The following morning we got up and made our way to the garage to make sure everyone had full tanks of fuel. We had filled up the day before so we were okay, we also had a wander around Portsmouth and made our way to the ferry port. The ferry was boarding on time so we didn’t have long to wait once we had checked in and cleared customs. It left on time and we were having a great crossing until we hit the force 9 or 10 gale that was heading straight at us in the English channel.
A rough time of it
All change, from the calm sea we had been enjoying to this rocky bobbing ship in the middle of a swelling sea. Almost everyone was seasick and the boat suddenly became very empty! Most people just retired to their cabin and festered in their own self pity! We had three feeling the effects of seasickness and didn’t want to eat or drink and one was not feeling very well at all. She wanted to head to the cabin and stay there until this was all over.
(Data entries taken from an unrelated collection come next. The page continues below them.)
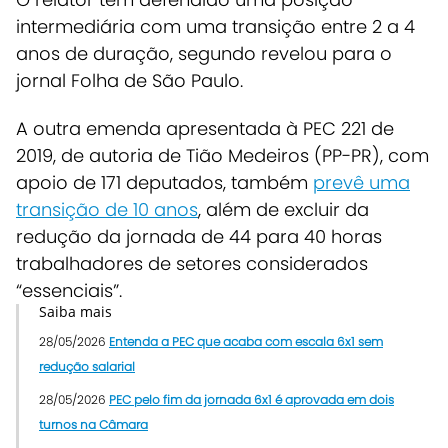
intermediária com uma transição entre 2 a 4
anos de duração, segundo revelou para o
jornal
Folha de São Paulo
.
A outra emenda apresentada à PEC 221 de
2019, de autoria de Tião Medeiros (PP-PR), com
apoio de 171 deputados, também
prevê uma
transição de 10 anos
, além de excluir da
redução da jornada de 44 para 40 horas
trabalhadores de setores considerados
“essenciais”.
Saiba mais
28/05/2026
Entenda a PEC que acaba com escala 6x1 sem
redução salarial
28/05/2026
PEC pelo fim da jornada 6x1 é aprovada em dois
turnos na Câmara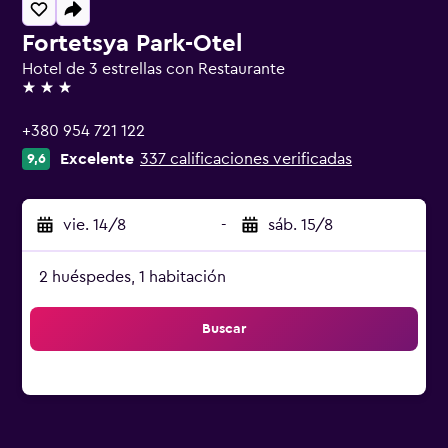
Fortetsya Park-Otel
Hotel de 3 estrellas con Restaurante
3 estrellas
+380 954 721 122
Excelente
337 calificaciones verificadas
9,6
vie. 14/8
-
sáb. 15/8
2 huéspedes, 1 habitación
Buscar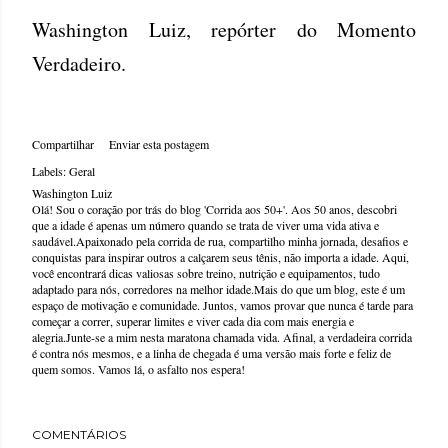
Washington Luiz, repórter do Momento
Verdadeiro.
Compartilhar
Enviar esta postagem
Labels:
Geral
Washington Luiz
Olá! Sou o coração por trás do blog 'Corrida aos 50+'. Aos 50 anos, descobri
que a idade é apenas um número quando se trata de viver uma vida ativa e
saudável.Apaixonado pela corrida de rua, compartilho minha jornada, desafios e
conquistas para inspirar outros a calçarem seus tênis, não importa a idade. Aqui,
você encontrará dicas valiosas sobre treino, nutrição e equipamentos, tudo
adaptado para nós, corredores na melhor idade.Mais do que um blog, este é um
espaço de motivação e comunidade. Juntos, vamos provar que nunca é tarde para
começar a correr, superar limites e viver cada dia com mais energia e
alegria.Junte-se a mim nesta maratona chamada vida. Afinal, a verdadeira corrida
é contra nós mesmos, e a linha de chegada é uma versão mais forte e feliz de
quem somos. Vamos lá, o asfalto nos espera!
COMENTÁRIOS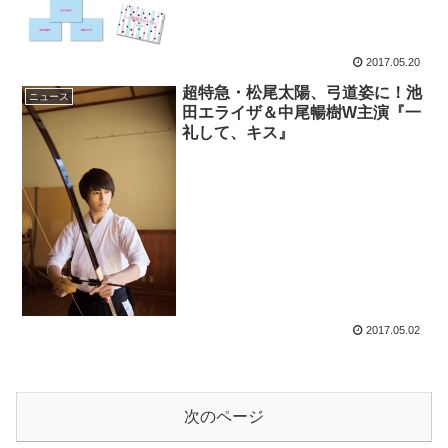
2017.05.20
超特急・松尾太陽、弓道姿に！池
ニュース
田エライザ＆中尾暢樹W主演『一
礼して、キス』
2017.05.02
次のページ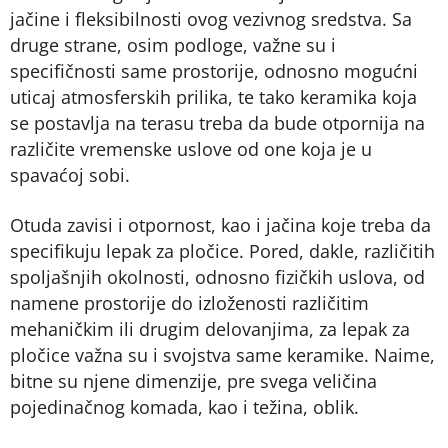
jačine i fleksibilnosti ovog vezivnog sredstva. Sa
druge strane, osim podloge, važne su i
specifičnosti same prostorije, odnosno mogućni
uticaj atmosferskih prilika, te tako keramika koja
se postavlja na terasu treba da bude otpornija na
različite vremenske uslove od one koja je u
spavaćoj sobi.
Otuda zavisi i otpornost, kao i jačina koje treba da
specifikuju lepak za pločice. Pored, dakle, različitih
spoljašnjih okolnosti, odnosno fizičkih uslova, od
namene prostorije do izloženosti različitim
mehaničkim ili drugim delovanjima, za lepak za
pločice važna su i svojstva same keramike. Naime,
bitne su njene dimenzije, pre svega veličina
pojedinačnog komada, kao i težina, oblik.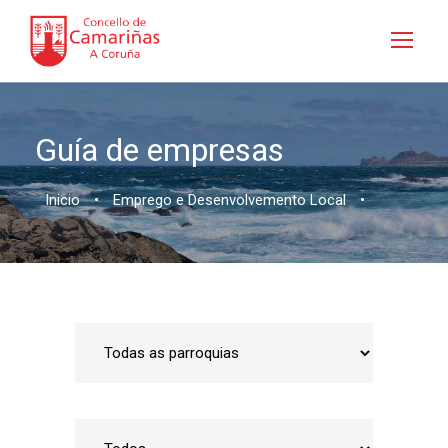
Guía de empresas
Inicio
•
Emprego e Desenvolvemento Local
•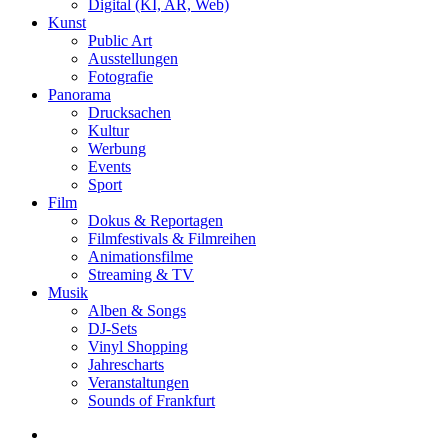
Digital (KI, AR, Web)
Kunst
Public Art
Ausstellungen
Fotografie
Panorama
Drucksachen
Kultur
Werbung
Events
Sport
Film
Dokus & Reportagen
Filmfestivals & Filmreihen
Animationsfilme
Streaming & TV
Musik
Alben & Songs
DJ-Sets
Vinyl Shopping
Jahrescharts
Veranstaltungen
Sounds of Frankfurt
search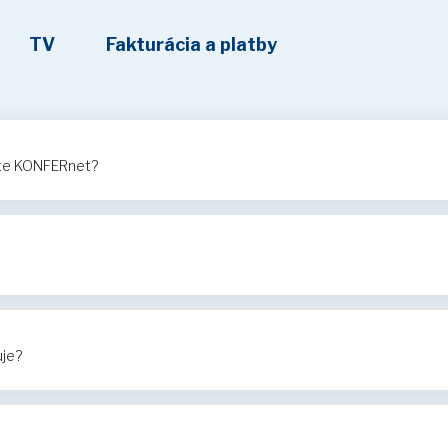
TV
Fakturácia a platby
ete KONFERnet?
uje?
It was still very choppy and the nights sleep had been an experience, at one stage I strapped myself into the bunk bed to stop me falling out of bed. As we got to the Bay of Biscay the weather improved and the crossing became a little more bearable.
Breakfast was a much better affair than the previous evening’s meal. The ship had been cleaned up from the night before while the passengers were in bed. The decks were not the prettiest place to be as people were seasick and things that were not strapped or nailed down found themselves on the floor. Cat was feeling really rough, even with the weather looking much better the damage was done.
Because of the bad crossing we arrived in Santander 2.5-3 hours later than scheduled, this put us behind on our riding day. Cat was still not feeling well even though we had a pretty easy last couple of hours, she had not eaten for the whole crossing and had been seasick most of the night with very little sleep. Not everyone had got away lightly and four out of the six were feeling a bit green during the horrendous crossing.
We got off the ferry and found our land legs and as soon as we were ready we headed off through customs, put our waterproofs on and got underway. It wasn’t long before we were on the main drag and then riding towards the mountains section. The roads were damp in places and very wet in others. We encountered rain, low cloud base and periods of no rain for the first few hours but as we made our way to the flatter area towards Salamanca the heavens opened.
We had quite a few stops, fairly frequently due to fatigue and no food on the ferry. This delayed us a alot but we made good time with some higher speeds through the flat section on the motorway. We had to watch out for diesel in what has been described and referred to as diesel alley (near Salamanca).
It was going to be a long day
The rain stayed with us for a few hours and we were all cold and wet. The speed was pretty steady but we were up against it. Lack of sleep, lack of food and being wet was not helping with concentration levels. At times we were spread out and stretched over upto a mile or so between smaller groups.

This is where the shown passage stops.